In the fourth module, you discover about the application of deep learning for natural language processing (NLP). What is the BERT language design, and why are such language designs utilized in lots of popular services like search, workplace productivity software, and voice representatives? Are NVIDIA GPUs the fastest and the most cost-efficient platform to train and deploy NLP designs?
Hands-on Machine Learning with AWS and NVIDIA is a terrific method to accomplish toolsets required for modern-day ML in the cloud. With this course, you can move jobs from conceptual stages to production phases much faster by leaving the undifferentiated heavy lifting of building facilities to AWS and NVIDIA GPUs, and apply your brand-new found understanding to resolve new difficulties with AI and ML.
Improve your ML abilities in the cloud, and begin using them to your own service challenges by enrolling today at Coursera!
About the Authors
Pavan Kumar Sunder is a Solutions Architect Leader with the Envision Engineering team at Amazon Web Services. He provides technical guidance and assists customers accelerate their ability to innovate through showing the art of the possible on AWS. He has developed numerous models and recyclable solutions around AI/ML, IoT, and robotics for our consumers.
Isaac Privitera is a Senior Data Scientist at the Amazon Machine Learning Solutions Lab, where he establishes custom artificial intelligence and deep learning services to address customers company issues. He works primarily in the computer system vision space, focusing on enabling AWS clients with dispersed training and active learning.
Cameron Peron is Senior Marketing Manager for AWS AI/ML Education and the AWS AI/ML neighborhood. He evangelizes how AI/ML development resolves complicated challenges dealing with neighborhood, business, and startups alike. Out of the office, he enjoys staying active with kettlebell-sport and spending quality time with his friends and family, and is a devoted fan of Euro-league basketball.

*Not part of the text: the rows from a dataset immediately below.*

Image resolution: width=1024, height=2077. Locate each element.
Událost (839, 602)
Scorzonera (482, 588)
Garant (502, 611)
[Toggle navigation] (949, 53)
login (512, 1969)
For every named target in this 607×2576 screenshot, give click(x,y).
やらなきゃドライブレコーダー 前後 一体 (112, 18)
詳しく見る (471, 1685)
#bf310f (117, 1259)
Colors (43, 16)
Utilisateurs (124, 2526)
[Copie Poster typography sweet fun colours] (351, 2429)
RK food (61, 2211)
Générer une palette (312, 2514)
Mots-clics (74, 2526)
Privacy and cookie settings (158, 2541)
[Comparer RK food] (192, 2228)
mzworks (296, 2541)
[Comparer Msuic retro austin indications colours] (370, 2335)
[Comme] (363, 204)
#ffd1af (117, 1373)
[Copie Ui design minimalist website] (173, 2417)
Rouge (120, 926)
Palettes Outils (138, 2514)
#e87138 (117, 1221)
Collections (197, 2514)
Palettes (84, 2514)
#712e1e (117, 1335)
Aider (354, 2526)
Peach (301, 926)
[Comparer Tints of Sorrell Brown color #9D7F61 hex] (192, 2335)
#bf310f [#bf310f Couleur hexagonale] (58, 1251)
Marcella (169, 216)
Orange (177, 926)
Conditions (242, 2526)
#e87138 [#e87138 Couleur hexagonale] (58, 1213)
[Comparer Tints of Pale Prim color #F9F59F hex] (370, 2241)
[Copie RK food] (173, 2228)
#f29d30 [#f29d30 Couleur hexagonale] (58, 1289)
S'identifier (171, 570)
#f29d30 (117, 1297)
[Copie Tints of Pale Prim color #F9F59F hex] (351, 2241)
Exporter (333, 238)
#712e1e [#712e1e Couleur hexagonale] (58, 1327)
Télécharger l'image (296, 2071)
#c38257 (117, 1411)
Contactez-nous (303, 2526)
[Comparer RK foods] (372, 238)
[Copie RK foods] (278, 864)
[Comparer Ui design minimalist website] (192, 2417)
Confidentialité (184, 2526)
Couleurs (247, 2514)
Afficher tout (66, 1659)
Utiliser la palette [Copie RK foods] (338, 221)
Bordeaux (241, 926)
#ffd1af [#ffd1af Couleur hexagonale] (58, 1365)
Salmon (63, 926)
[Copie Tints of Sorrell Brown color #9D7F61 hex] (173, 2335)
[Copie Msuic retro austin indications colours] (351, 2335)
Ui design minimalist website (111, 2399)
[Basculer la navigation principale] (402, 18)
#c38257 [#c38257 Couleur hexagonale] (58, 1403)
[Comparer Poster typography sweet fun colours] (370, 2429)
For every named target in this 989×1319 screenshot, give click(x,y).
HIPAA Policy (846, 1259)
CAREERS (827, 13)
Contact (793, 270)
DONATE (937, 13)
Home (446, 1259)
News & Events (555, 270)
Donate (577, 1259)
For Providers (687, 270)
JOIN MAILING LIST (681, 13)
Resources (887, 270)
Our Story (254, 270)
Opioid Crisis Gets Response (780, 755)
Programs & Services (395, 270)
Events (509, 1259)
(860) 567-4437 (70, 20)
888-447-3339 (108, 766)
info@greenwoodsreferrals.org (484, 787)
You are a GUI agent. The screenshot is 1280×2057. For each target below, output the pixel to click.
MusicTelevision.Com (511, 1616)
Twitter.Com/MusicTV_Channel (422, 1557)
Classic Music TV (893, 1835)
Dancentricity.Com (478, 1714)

The course has four parts, and is designed to help maker learning (ML) enthusiasts quickly discover how to perform modern-day ML in the AWS Cloud. AWS and NVIDIA provide the fastest, most reliable, and user friendly ML tools to jump-start your ML task. This course is created for ML professionals, consisting of data scientists and developers, who have a working knowledge of ML workflows. This course helps data researchers and designers prepare, construct, train, and deploy premium ML designs quickly by bringing together a broad set of capabilities purpose-built for ML within Amazon SageMaker. After completing this course, you will have the knowledge to construct, train, deploy, and enhance ML workflows with GPU acceleration in SageMaker and understand the essential SageMaker services applicable to tabular, computer system vision, and language ML jobs.